Vitamin E is an essential nutrient for horses beneficial in combating the multitude of effects of free radical production
that can damage membranes and components of cells.
As such, vitamin E is beneficial to young, rapidly growing foals, pregnant mares, stallions, and, especially, equine athletes
with no access to lush pasture.
Free radicals may harm cells
Free radicals are unstable atoms with unpaired numbers of electrons that are formed when oxygen interacts with other molecules
in all cells.
Once formed, these reactive radicals can initiate chain reactions resulting in a cascading negative effect on many other molecules
within cells and cell walls resulting in oxidative stress within the animal. Free radicals are commonly produced as part of
normal cell metabolism, but also can become excessive following injury or disease. Uncontrolled, free radicals can cause considerable
irreparable damage to cells. They can alter the structure of cell membranes, and create havoc to polyunsaturated fatty acids
(PUFA), and proteins and DNA within cells.

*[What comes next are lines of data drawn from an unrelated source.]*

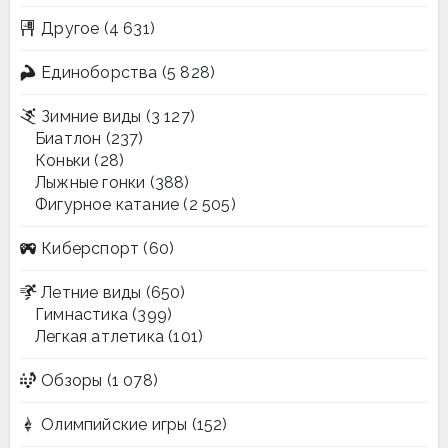
Другое
(4 631)
Единоборства
(5 828)
Зимние виды
(3 127)
Биатлон
(237)
Коньки
(28)
Лыжные гонки
(388)
Фигурное катание
(2 505)
Киберспорт
(60)
Летние виды
(650)
Гимнастика
(399)
Легкая атлетика
(101)
Обзоры
(1 078)
Олимпийские игры
(152)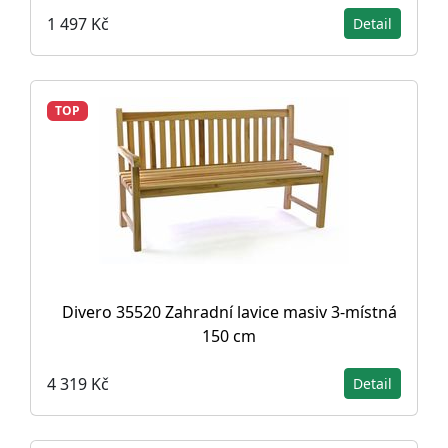
1 497 Kč
Detail
TOP
Divero 35520 Zahradní lavice masiv 3-místná
150 cm
4 319 Kč
Detail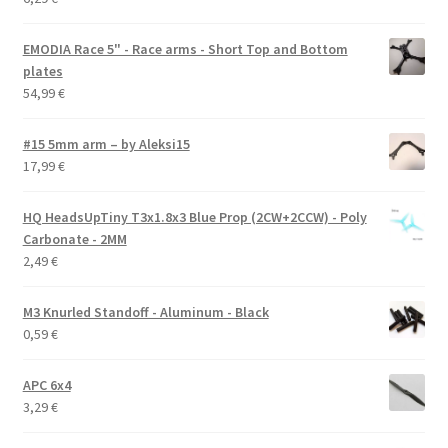
EMODIA Race 5" - Race arms - Short Top and Bottom
plates
54,99
€
#15 5mm arm – by Aleksi15
17,99
€
HQ HeadsUpTiny T3x1.8x3 Blue Prop (2CW+2CCW) - Poly
Carbonate - 2MM
2,49
€
M3 Knurled Standoff - Aluminum - Black
0,59
€
APC 6x4
3,29
€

Molecular structure of Vitamin E
The more active the cell, the greater the potential risk of cellular damage. Excessive free radical production or oxidative
stress results when the formation of free radicals overwhelms the body's ability to break the chain reactions that occur when
an imbalance between production and removal of free radicals occurs. Uncontrolled oxidative stress can overpower the horse's
ability to fight back and may result in tissue damage, thus possibly impairing its life.

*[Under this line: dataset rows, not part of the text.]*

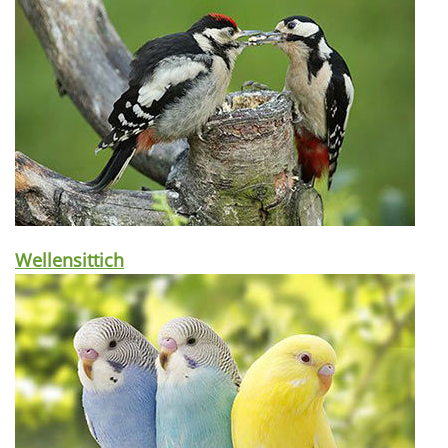
Wellensittich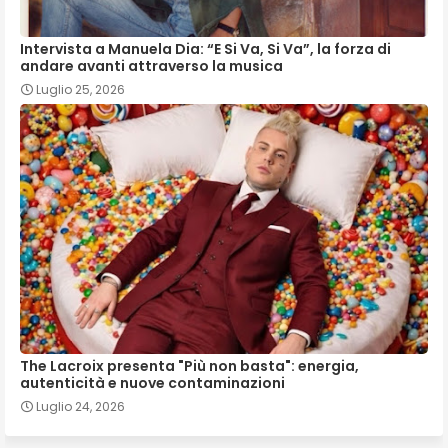
Intervista a Manuela Dia: “E Si Va, Si Va”, la forza di
andare avanti attraverso la musica
Luglio 25, 2026
The Lacroix presenta "Più non basta": energia,
autenticità e nuove contaminazioni
Luglio 24, 2026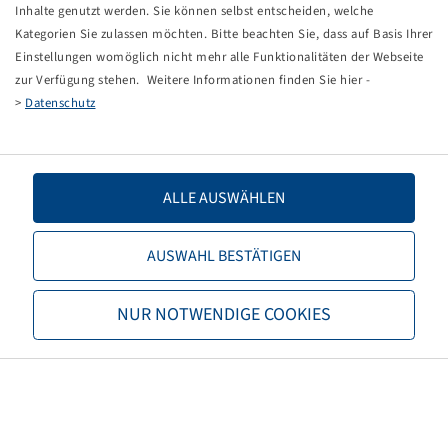
Tippfehler bei einer manuellen Eingabe.
Inhalte genutzt werden. Sie können selbst entscheiden, welche
Kategorien Sie zulassen möchten. Bitte beachten Sie, dass auf Basis Ihrer
Sie können nun entweder
zurück zur Startseite
, die
Einstellungen womöglich nicht mehr alle Funktionalitäten der Webseite
Suchfunktionen des Shops nutzen oder uns direkt
zur Verfügung stehen. Weitere Informationen finden Sie hier -
kontaktieren.
>
Datenschutz
E-Mail:
info@bohnenkamp-suisse.ch
Tel.: +41 61 981 68 90
ALLE AUSWÄHLEN
AUSWAHL BESTÄTIGEN
Bohnenkamp
NUR NOTWENDIGE COOKIES
Über Bohnenkamp
Verantwortung
Stellenangebote
Informationen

In several species, including humans, this damage has recently been linked to degenerative diseases such as rheumatoid arthritis,
cancer, cardiovascular disease, inflammatory bowel disease, renal disease, Parkinson's disease, cataracts and may have a deleterious
affect on the immune system (NRC Dietary Reference Intakes for Vitamin C, Vitamin E, Selenium and Carotenoids, 2000).
Help prevent cell damage
Antioxidants are the horse's major defense system against the scourge of free radicals and oxidative stress keeping their
damage to a minimum. Enzymatic antioxidants are synthesized in the body to neutralize free radical production. Key enzymatic
antioxidants include superoxide dismutase, glutathione peroxidase, and catalase. Other major sources of antioxidants available
to the horse are non-enzymatic or nutritional antioxidants. Non-enzymatic antioxidants, like vitamin E, carotenoids and vitamin
C, scavenge and convert free radicals to relatively stable compounds and stop the chain-reaction of free radical damage. Therefore,
all antioxidants are critically important to protect horses from tissue damage, disease, and may during these processes, enhance
immunity. For the horse, the critical phases of reproduction in mares and stallions, growth of foals, and exercise of equine
athletes, are all especially important. Thus, for the horse, vitamin E appears to be the most important dietary fat-soluble
non-enzymatic antioxidant to assist in combating free radical production and propagation in the horse. Since the horse can
synthesize vitamin C, vitamin E and possibly carotenoids, appear to be the only major antioxidant vitamins needed from dietary
Figure 1: Seasonal variation in vitamin e status of horses in western canada
Vitamin E is unique among vitamins in that it is not required for a specific metabolic function. As alpha-tocopherol, vitamin
E's major function appears to be the body's major fat-soluble antioxidant. Thus, vitamin E is notably essential for the proper
function of the reproductive, muscular, nervous, circulatory and immune systems.
Determining vitamin E needs
Since selenium is in glutathione peroxidase, an enzymatic antioxidant, it is often difficult to distinguish between the signs
of vitamin E and selenium deficiencies. Signs representing possible deficiencies of both nutrients have been described in
the foal and in adult horses (NRC, 1989, Schougaard et al., 1972; Wilson et al., 1976). Myodegeneration was common, with pale
diffuse or linear areas in skeletal and cardiac muscle. Histological examination revealed hyaline and granular degeneration,
as well as swelling and fragmentation of muscle fibers from several sites, including the tongue. The latter defect may interfere
with normal nursing. Subcutaneous and intramuscular edema, pulmonary congestion and occasionally, steatitis were also observed.
Liu et al. (1983) reported a degenerative myelopathy in six Przewalski horses up to 14 years of age. They had been fed commercially
prepared horse pellets, timothy hay, and fresh grass in the summer. The horse pellets contained 22 IU of vitamin E and 0.3
mg of selenium/kg. Plasma alpha-tocopherol concentrations were low and ranged from less than 0.3 to 0.8 µg/ml. Ataxia was
evident in all, including uncoordinated movement of the hind limbs, and an abnormally wide-based gait and stance. No gross
lesions were observed in the brain, vertebrae, or spinal cord, but histologic examination revealed degeneration of the neural
processes in the ventral and lateral funiculi. Myelin sheaths were dilated and vacuolated, and a number of axons were swollen,
fragmented or lysed. Neuronal degeneration, phagocytosis, and accumulation of periodic acid-Schiff-positive, xylol-insoluble
lipopigment occurred in the affected neurons of the dorsal root ganglia.